_About this task_.
Copy out precisely the lines from the start of the data through the line with "France n'ayant pas", and keep pictures out of it.
*** Opening of Exercise data ***
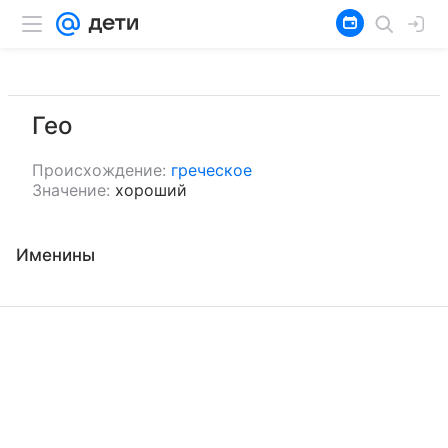
Гео
Происхождение:
греческое
Значение:
хороший
Именины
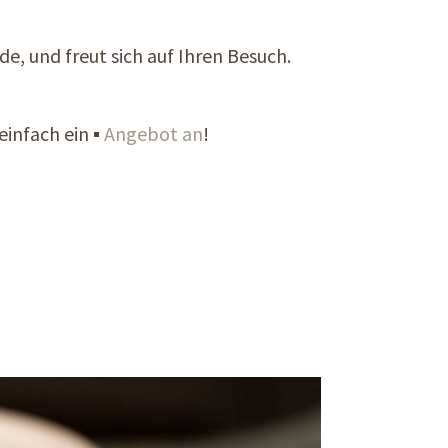
de, und freut sich auf Ihren Besuch.
einfach ein ▪
Angebot an
!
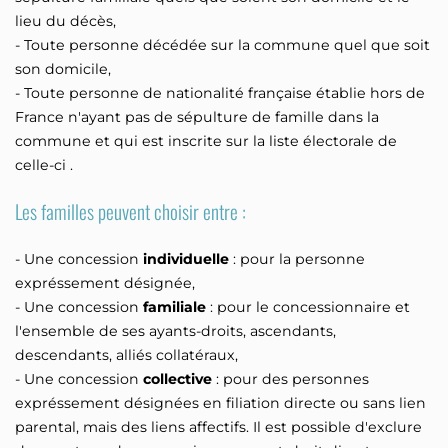
lieu du décès,
- Toute personne décédée sur la commune quel que soit
son domicile,
- Toute personne de nationalité française établie hors de
France n'ayant pas de sépulture de famille dans la
commune et qui est inscrite sur la liste électorale de
celle-ci .
Les familles peuvent choisir entre :
- Une concession
individuelle
: pour la personne
expréssement désignée,
- Une concession
familiale
: pour le concessionnaire et
l'ensemble de ses ayants-droits, ascendants,
descendants, alliés collatéraux,
- Une concession
collective
: pour des personnes
expréssement désignées en filiation directe ou sans lien
parental, mais des liens affectifs. Il est possible d'exclure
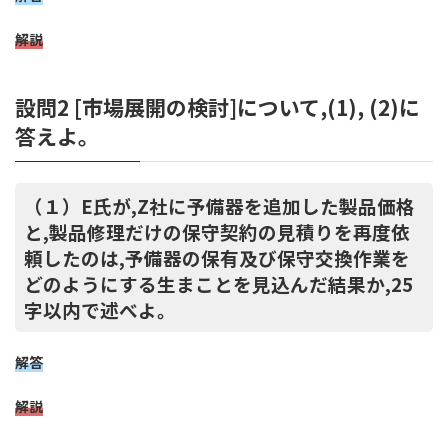
解説
設問2 [市場展開の検討]について,(1), (2)に
答えよ。
（１）E氏が,Z社に予備器を追加した製品価格
と,製品修理だけの保守契約の見積りを再度依
頼したのは,予備器の保有及び保守交換作業を
どのようにする生まことを見込んだ結果か,25
字以内で述べよ。
解答
解説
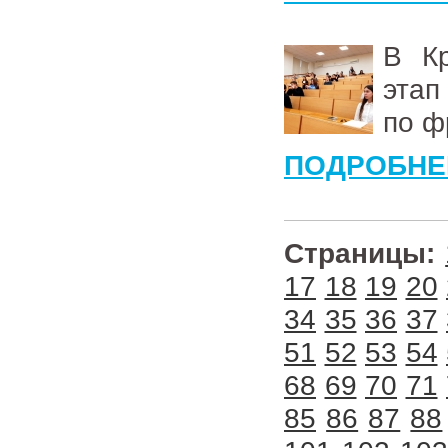
В Кр
этап
по ф
ПОДРОБНЕ
Страницы:
17
18
19
20
34
35
36
37
51
52
53
54
68
69
70
71
85
86
87
88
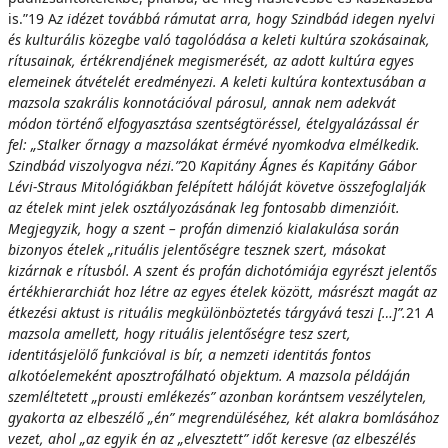
is.”19 A
z idézet továbbá rámutat arra, hogy Szindbád idegen nyelvi
és kulturális közegbe való tagolódása a keleti kultúra szokásainak,
rítusainak, értékrendjének megismerését, az adott kultúra egyes
elemeinek átvételét eredményezi. A keleti kultúra kontextusában a
mazsola szakrális konnotációval párosul, annak nem adekvát
módon történő elfogyasztása szentségtöréssel, ételgyalázással ér
fel: „Stalker őrnagy a mazsolákat érmévé nyomkodva elmélkedik.
Szindbád viszolyogva nézi.”
20
K
ap
i
t
á
n
y Ágnes és Kapitány Gábor
Lévi-Straus Mitológiákban felépített hálóját követve összefoglalják
az ételek mint jelek osztályozásának leg fontosabb dimenzióit.
Megjegyzik, hogy a szent – profán dimenzió kialakulása során
bizonyos ételek „rituális jelentőségre tesznek szert, másokat
kizárnak e rítusból. A szent és profán dichotómiája egyrészt jelentős
értékhierarchiát hoz létre az egyes ételek között, másrészt magát az
étkezési aktust is rituális megkülönböztetés tárgyává teszi […]”.
21
A
mazsola amellett, hogy rituális jelentőségre tesz szert,
identitásjelölő funkcióval is bír, a nemzeti identitás fontos
alkotóelemeként aposztrofálható objektum. A mazsola példáján
szemléltetett „prousti emlékezés” azonban korántsem veszélytelen,
gyakorta az elbeszélő „én” megrendüléséhez, két alakra bomlásához
vezet, ahol „az egyik én az
„
el
v
es
z
te
t
t
” időt keresve (az elbeszélés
*** Close of Exercise data ***
_Solution for this exercise_.
Гео
Происхождение:
греческое
Значение:
хороший
Именины
de, und freut sich auf Ihren Besuch.
einfach ein ▪
Angebot an
!
lieu du décès,
- Toute personne décédée sur la commune quel que soit
son domicile,
- Toute personne de nationalité française établie hors de
France n'ayant pas de sépulture de famille dans la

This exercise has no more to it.